THE TASK
What number of lines in the entries below include the string "Bahn"? Respond with that number alone.

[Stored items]
^^^^^^^^^^^^^^^^

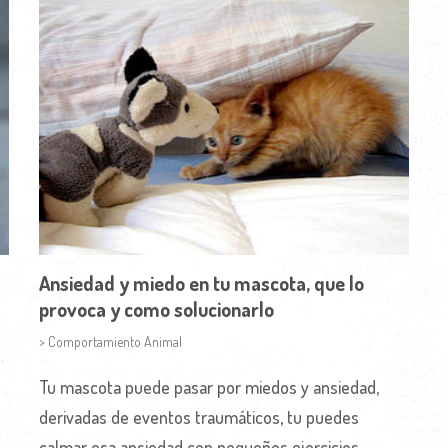
Ansiedad y miedo en tu mascota, que lo
provoca y como solucionarlo
> Comportamiento Animal
Tu mascota puede pasar por miedos y ansiedad,
derivadas de eventos traumáticos, tu puedes
calmar esa ansiedad con pequeños ejercicios.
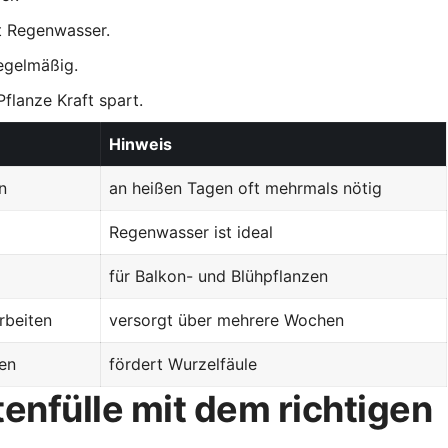
t Regenwasser.
egelmäßig.
Pflanze Kraft spart.
Hinweis
en
an heißen Tagen oft mehrmals nötig
Regenwasser ist ideal
für Balkon- und Blühpflanzen
rbeiten
versorgt über mehrere Wochen
en
fördert Wurzelfäule
tenfülle mit dem richtigen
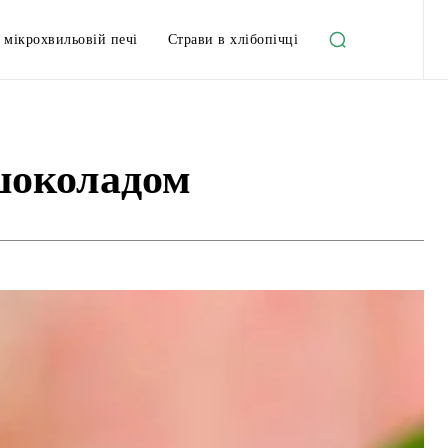
 мікрохвильовій печі
Страви в хлібопічці
 шоколадом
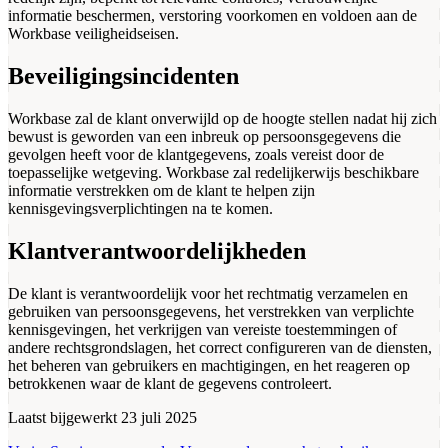
informatie beschermen, verstoring voorkomen en voldoen aan de
Workbase veiligheidseisen.
Beveiligingsincidenten
Workbase zal de klant onverwijld op de hoogte stellen nadat hij zich
bewust is geworden van een inbreuk op persoonsgegevens die
gevolgen heeft voor de klantgegevens, zoals vereist door de
toepasselijke wetgeving. Workbase zal redelijkerwijs beschikbare
informatie verstrekken om de klant te helpen zijn
kennisgevingsverplichtingen na te komen.
Klantverantwoordelijkheden
De klant is verantwoordelijk voor het rechtmatig verzamelen en
gebruiken van persoonsgegevens, het verstrekken van verplichte
kennisgevingen, het verkrijgen van vereiste toestemmingen of
andere rechtsgrondslagen, het correct configureren van de diensten,
het beheren van gebruikers en machtigingen, en het reageren op
betrokkenen waar de klant de gegevens controleert.
Laatst bijgewerkt
23 juli 2025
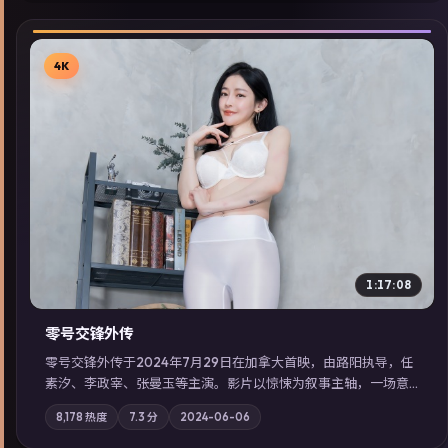
4K
▶
1:17:08
零号交锋外传
零号交锋外传于2024年7月29日在加拿大首映，由路阳执导，任
素汐、李政宰、张曼玉等主演。影片以惊悚为叙事主轴，一场意
外将众人卷入不可撤回的连锁反应；摄影与配乐强化地域气质；
8,178
热度
7.3
分
2024-06-06
站内亦可通过「国产免费观看高清电视剧在线看」延展检索同类
型高分佳作，畅享高清在线追剧体验。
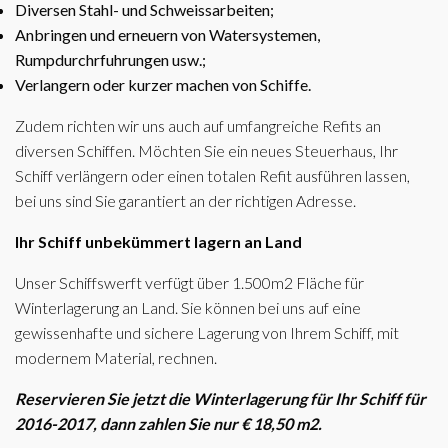
Diversen Stahl- und Schweissarbeiten;
Anbringen und erneuern von Watersystemen,
Rumpdurchrfuhrungen usw.;
Verlangern oder kurzer machen von Schiffe.
Zudem richten wir uns auch auf umfangreiche Refits an
diversen Schiffen. Möchten Sie ein neues Steuerhaus, Ihr
Schiff verlängern oder einen totalen Refit ausführen lassen,
bei uns sind Sie garantiert an der richtigen Adresse.
Ihr Schiff unbekümmert lagern an Land
Unser Schiffswerft verfügt über 1.500m2 Fläche für
Winterlagerung an Land. Sie können bei uns auf eine
gewissenhafte und sichere Lagerung von Ihrem Schiff, mit
modernem Material, rechnen.
Reservieren Sie jetzt die Winterlagerung für Ihr Schiff für
2016-2017, dann zahlen Sie nur € 18,50 m2.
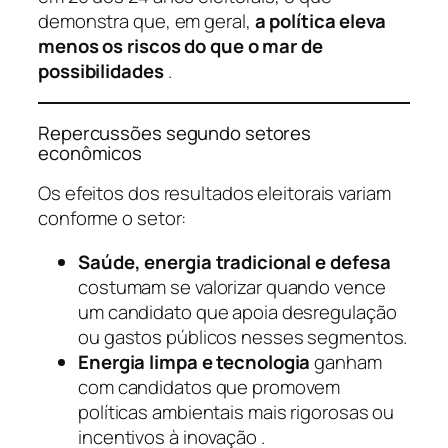
demonstra que, em geral,
a política eleva
menos os riscos do que o mar de
possibilidades
.
Repercussões segundo setores
econômicos
Os efeitos dos resultados eleitorais variam
conforme o setor:
Saúde, energia tradicional e defesa
costumam se valorizar quando vence
um candidato que apoia desregulação
ou gastos públicos nesses segmentos.
Energia limpa e tecnologia
ganham
com candidatos que promovem
políticas ambientais mais rigorosas ou
incentivos à inovação .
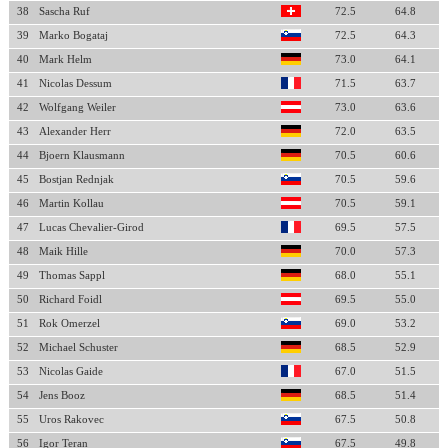
38
Sascha Ruf
72.5
64.8
39
Marko Bogataj
72.5
64.3
40
Mark Helm
73.0
64.1
41
Nicolas Dessum
71.5
63.7
42
Wolfgang Weiler
73.0
63.6
43
Alexander Herr
72.0
63.5
44
Bjoern Klausmann
70.5
60.6
45
Bostjan Rednjak
70.5
59.6
46
Martin Kollau
70.5
59.1
47
Lucas Chevalier-Girod
69.5
57.5
48
Maik Hille
70.0
57.3
49
Thomas Sappl
68.0
55.1
50
Richard Foidl
69.5
55.0
51
Rok Omerzel
69.0
53.2
52
Michael Schuster
68.5
52.9
53
Nicolas Gaide
67.0
51.5
54
Jens Booz
68.5
51.4
55
Uros Rakovec
67.5
50.8
56
Igor Teran
67.5
49.8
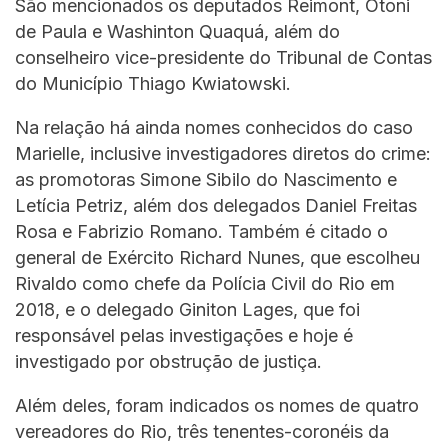
São mencionados os deputados Reimont, Otoni
de Paula e Washinton Quaquá, além do
conselheiro vice-presidente do Tribunal de Contas
do Município Thiago Kwiatowski.
Na relação há ainda nomes conhecidos do caso
Marielle, inclusive investigadores diretos do crime:
as promotoras Simone Sibilo do Nascimento e
Letícia Petriz, além dos delegados Daniel Freitas
Rosa e Fabrizio Romano. Também é citado o
general de Exército Richard Nunes, que escolheu
Rivaldo como chefe da Polícia Civil do Rio em
2018, e o delegado Giniton Lages, que foi
responsável pelas investigações e hoje é
investigado por obstrução de justiça.
Além deles, foram indicados os nomes de quatro
vereadores do Rio, três tenentes-coronéis da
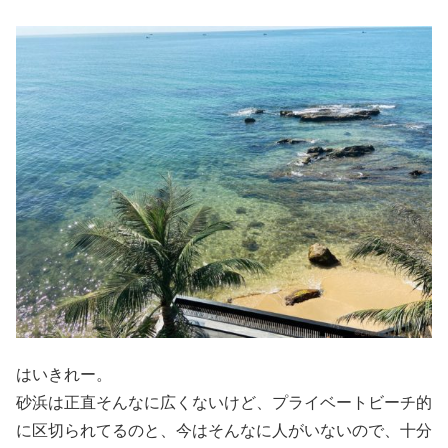
はいきれー。
砂浜は正直そんなに広くないけど、プライベートビーチ的
に区切られてるのと、今はそんなに人がいないので、十分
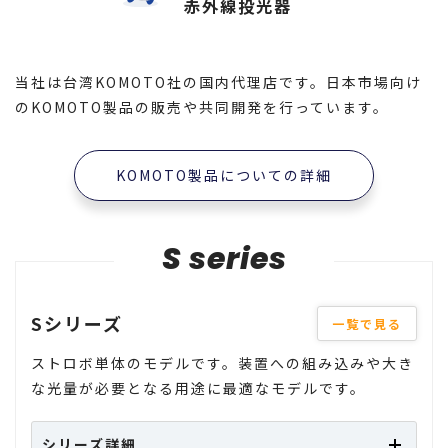
赤外線投光器
当社は台湾KOMOTO社の国内代理店です。日本市場向け
のKOMOTO製品の販売や共同開発を行っています。
KOMOTO製品についての詳細
S series
Sシリーズ
一覧で見る
ストロボ単体のモデルです。装置への組み込みや大き
な光量が必要となる用途に最適なモデルです。
シリーズ詳細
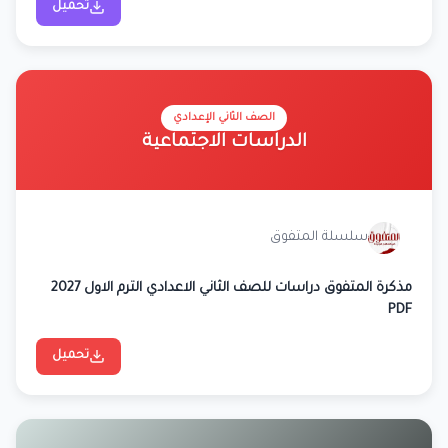
تحميل
الصف الثاني الإعدادي
الدراسات الاجتماعية
سلسلة المتفوق
مذكرة المتفوق دراسات للصف الثاني الاعدادي الترم الاول 2027
PDF
تحميل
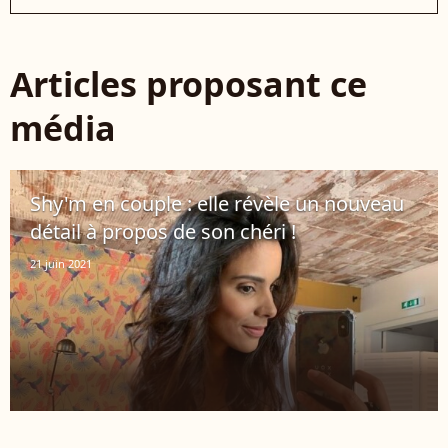
Articles proposant ce
média
Shy'm en couple : elle révèle un nouveau
détail à propos de son chéri !
21 juin 2021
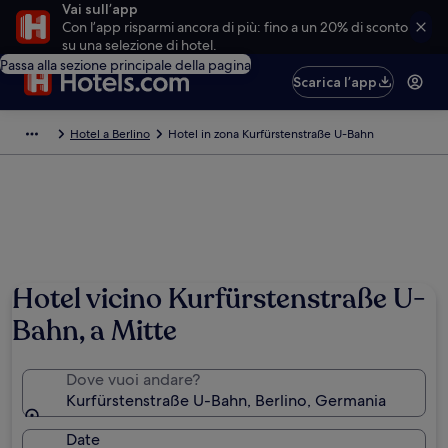
Vai sull’app
Con l’app risparmi ancora di più: fino a un 20% di sconto
su una selezione di hotel.
Passa alla sezione principale della pagina
Scarica l’app
Hotel a Berlino
Hotel in zona Kurfürstenstraße U-Bahn
Hotel vicino Kurfürstenstraße U-
Bahn, a Mitte
Dove vuoi andare?
Kurfürstenstraße U-Bahn, Berlino, Germania
Date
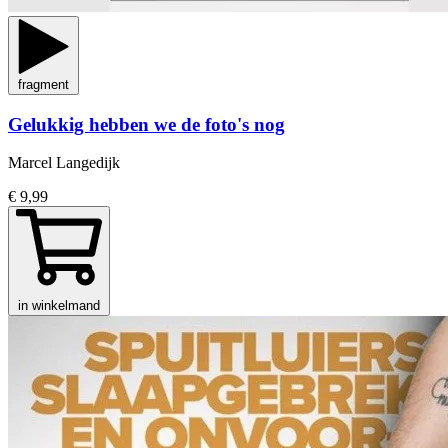
fragment
Gelukkig hebben we de foto's nog
Marcel Langedijk
€ 9,99
in winkelmand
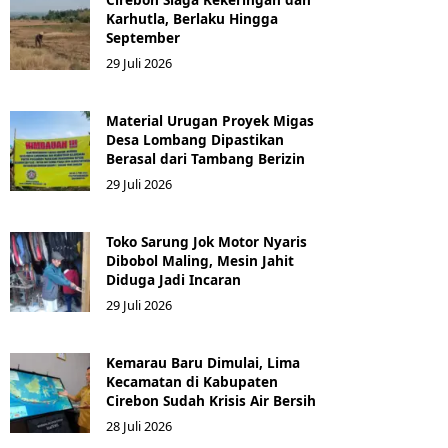
Karhutla, Berlaku Hingga
September
29 Juli 2026
Material Urugan Proyek Migas
Desa Lombang Dipastikan
Berasal dari Tambang Berizin
29 Juli 2026
Toko Sarung Jok Motor Nyaris
Dibobol Maling, Mesin Jahit
Diduga Jadi Incaran
29 Juli 2026
Kemarau Baru Dimulai, Lima
Kecamatan di Kabupaten
Cirebon Sudah Krisis Air Bersih
28 Juli 2026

^^^^^^^^^^^^^^^^

EXPECTED OUTPUT
3